I do think overcommit was a poor design choice, but I think it probably mostly does logically follow from the fact that fork and friends are the only ways available to create a process that's available to userspace. It's quite unfortunate though.

Part of the problem is that some applications wanted to reserve lots of address space but didn't necessarily want to touch it right away (such as when they were using it sparsely). Something that VirtualAlloc(x, MEM_RESERVE) (or mmap(..., MAP_NORESERVE)) would be suited for. But while malloc exists, mreserve doesn't in libc, and I think it was pretty uncommon to use it.

zinekeller · 2026-06-01T02:53:47 1780282427

> does fork–exec copy all the process's memory

NT: Yes? Why not?

(note that this refers to the Windows NT kernel's operation because it had historically a POSIX emulation layer (NT Personalities), not the modern WSL which is just Linux in a Hyper-V)

adgjlsfhk1 · 2026-06-01T04:13:35 1780287215

because this is what causes Windows to use ~80% more memory than unixes

magicalhippo · 2026-06-01T06:38:58 1780295938

Well, in that case it's a good thing I guess.
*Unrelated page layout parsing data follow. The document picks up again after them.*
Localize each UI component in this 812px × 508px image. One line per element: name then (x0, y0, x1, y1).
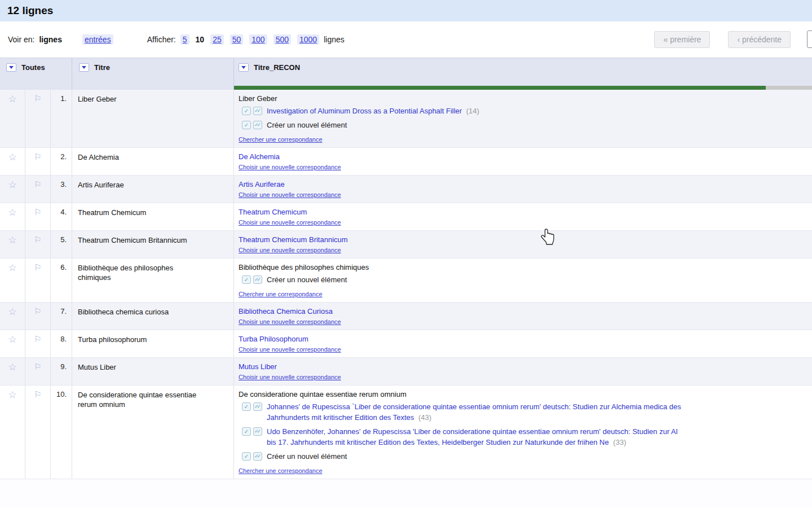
star-icon[interactable]: ☆ (8, 307, 16, 330)
cell-titre[interactable]: Turba philosophorum (72, 330, 234, 357)
match-one-icon[interactable]: ✓ (242, 402, 251, 411)
page-size-100[interactable]: 100 (249, 34, 267, 45)
star-icon[interactable]: ☆ (8, 94, 16, 147)
choose-new-match-link[interactable]: Choisir une nouvelle correspondance (239, 318, 341, 325)
flag-icon[interactable]: ⚐ (34, 208, 41, 230)
view-mode-records-link[interactable]: entrées (82, 34, 113, 45)
cell-titre[interactable]: Artis Auriferae (72, 176, 234, 203)
cell-titre-text: Artis Auriferae (78, 180, 197, 190)
table-row: ☆⚐2.De AlchemiaDe AlchemiaChoisir une no… (0, 148, 812, 176)
cell-titre[interactable]: Liber Geber (72, 90, 234, 147)
matched-value-link[interactable]: Theatrum Chemicum Britannicum (239, 235, 348, 244)
titre-column-menu-button[interactable] (79, 63, 89, 72)
flag-cell: ⚐ (25, 148, 51, 175)
cell-titre[interactable]: Bibliothèque des philosophes chimiques (72, 259, 234, 302)
matched-value-link[interactable]: De Alchemia (239, 152, 280, 161)
flag-icon[interactable]: ⚐ (34, 94, 41, 147)
match-one-icon[interactable]: ✓ (242, 121, 251, 129)
next-page-button-partial[interactable] (807, 30, 812, 48)
row-count-header: 12 lignes (0, 0, 812, 21)
page-size-500[interactable]: 500 (273, 34, 291, 45)
match-one-icon[interactable]: ✓ (242, 107, 251, 115)
flag-icon[interactable]: ⚐ (34, 362, 41, 385)
flag-cell: ⚐ (25, 303, 51, 330)
cell-titre[interactable]: Theatrum Chemicum (72, 203, 234, 230)
cell-titre[interactable]: De consideratione quintae essentiae reru… (72, 386, 234, 479)
candidate-link[interactable]: Investigation of Aluminum Dross as a Pot… (267, 107, 462, 115)
titre-column-label: Titre (94, 63, 110, 72)
match-all-icon[interactable]: ✓✓ (253, 107, 262, 115)
cell-titre-recon[interactable]: De consideratione quintae essentiae reru… (234, 386, 812, 479)
search-match-link[interactable]: Chercher une correspondance (239, 467, 323, 474)
candidate-link[interactable]: Jahrhunderts mit kritischer Edition des … (267, 413, 414, 422)
flag-icon[interactable]: ⚐ (34, 263, 41, 302)
match-all-icon[interactable]: ✓✓ (253, 402, 262, 411)
cell-titre-recon[interactable]: Bibliothèque des philosophes chimiques✓✓… (234, 259, 812, 302)
page-size-5[interactable]: 5 (180, 34, 189, 45)
cell-titre[interactable]: Theatrum Chemicum Britannicum (72, 231, 234, 258)
match-all-icon[interactable]: ✓✓ (253, 121, 262, 129)
cell-titre-recon[interactable]: Theatrum Chemicum BritannicumChoisir une… (234, 231, 812, 258)
cell-titre-recon[interactable]: Artis AuriferaeChoisir une nouvelle corr… (234, 176, 812, 203)
cell-titre-recon[interactable]: Turba PhilosophorumChoisir une nouvelle … (234, 330, 812, 357)
cell-titre[interactable]: Mutus Liber (72, 358, 234, 385)
candidate-link[interactable]: Johannes' de Rupescissa `Liber de consid… (267, 402, 681, 411)
cell-titre-recon[interactable]: Bibliotheca Chemica CuriosaChoisir une n… (234, 303, 812, 330)
flag-icon[interactable]: ⚐ (34, 335, 41, 357)
match-one-icon[interactable]: ✓ (242, 275, 251, 284)
cell-titre[interactable]: Bibliotheca chemica curiosa (72, 303, 234, 330)
candidate-link[interactable]: Udo Benzenhöfer, Johannes' de Rupescissa… (267, 427, 678, 436)
star-icon[interactable]: ☆ (8, 180, 16, 203)
cell-titre-recon[interactable]: Liber Geber✓✓✓Investigation of Aluminum … (234, 90, 812, 147)
flag-icon[interactable]: ⚐ (34, 180, 41, 203)
match-one-icon[interactable]: ✓ (242, 452, 251, 461)
star-icon[interactable]: ☆ (8, 362, 16, 385)
column-header-titre-recon: Titre_RECON (234, 58, 812, 90)
choose-new-match-link[interactable]: Choisir une nouvelle correspondance (239, 191, 341, 198)
star-cell: ☆ (0, 176, 25, 203)
create-new-row: ✓✓✓Créer un nouvel élément (242, 120, 812, 130)
page-size-50[interactable]: 50 (230, 34, 244, 45)
match-one-icon[interactable]: ✓ (242, 427, 251, 436)
row-index: 4. (51, 203, 72, 230)
flag-cell: ⚐ (25, 358, 51, 385)
choose-new-match-link[interactable]: Choisir une nouvelle correspondance (239, 346, 341, 353)
choose-new-match-link[interactable]: Choisir une nouvelle correspondance (239, 374, 341, 380)
flag-icon[interactable]: ⚐ (34, 307, 41, 330)
cell-titre[interactable]: De Alchemia (72, 148, 234, 175)
star-icon[interactable]: ☆ (8, 263, 16, 302)
matched-value-link[interactable]: Theatrum Chemicum (239, 208, 307, 216)
create-new-item-link[interactable]: Créer un nouvel élément (267, 452, 347, 461)
star-icon[interactable]: ☆ (8, 235, 16, 258)
star-icon[interactable]: ☆ (8, 208, 16, 230)
star-icon[interactable]: ☆ (8, 390, 16, 479)
all-column-menu-button[interactable] (6, 63, 16, 72)
matched-value-link[interactable]: Bibliotheca Chemica Curiosa (239, 307, 333, 316)
flag-icon[interactable]: ⚐ (34, 152, 41, 175)
search-match-link[interactable]: Chercher une correspondance (239, 136, 323, 143)
matched-value-link[interactable]: Turba Philosophorum (239, 335, 308, 343)
match-all-icon[interactable]: ✓✓ (253, 275, 262, 284)
flag-icon[interactable]: ⚐ (34, 390, 41, 479)
star-icon[interactable]: ☆ (8, 152, 16, 175)
search-match-link[interactable]: Chercher une correspondance (239, 291, 323, 297)
cell-titre-recon[interactable]: Theatrum ChemicumChoisir une nouvelle co… (234, 203, 812, 230)
page-size-25[interactable]: 25 (210, 34, 224, 45)
cell-titre-recon[interactable]: Mutus LiberChoisir une nouvelle correspo… (234, 358, 812, 385)
previous-page-button: ‹ précédente (728, 31, 791, 48)
matched-value-link[interactable]: Mutus Liber (239, 362, 277, 371)
titre-recon-column-menu-button[interactable] (239, 63, 249, 72)
match-all-icon[interactable]: ✓✓ (253, 427, 262, 436)
matched-value-link[interactable]: Artis Auriferae (239, 180, 285, 189)
match-all-icon[interactable]: ✓✓ (253, 452, 262, 461)
candidate-link[interactable]: bis 17. Jahrhunderts mit kritischer Edit… (267, 438, 609, 446)
create-new-item-link[interactable]: Créer un nouvel élément (267, 121, 347, 129)
choose-new-match-link[interactable]: Choisir une nouvelle correspondance (239, 219, 341, 226)
choose-new-match-link[interactable]: Choisir une nouvelle correspondance (239, 247, 341, 253)
flag-icon[interactable]: ⚐ (34, 235, 41, 258)
cell-titre-recon[interactable]: De AlchemiaChoisir une nouvelle correspo… (234, 148, 812, 175)
create-new-item-link[interactable]: Créer un nouvel élément (267, 275, 347, 284)
choose-new-match-link[interactable]: Choisir une nouvelle correspondance (239, 164, 341, 170)
page-size-1000[interactable]: 1000 (297, 34, 319, 45)
star-icon[interactable]: ☆ (8, 335, 16, 357)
Windows is orders of magnitude better when it comes to memory management on the desktop compared to Linux. Like why would I even want a single process killed by OOM killer? On Windows things just work, or get slow. On Linux it works and then mayhem ensues.

Last year I was writing a reply on a forum in Firefox on Linux when the OOM killer decided to nuke Firefox. Poof gone, mid keystroke. How does anyone think that's acceptable?

This was on a stock Linux distro, nothing special.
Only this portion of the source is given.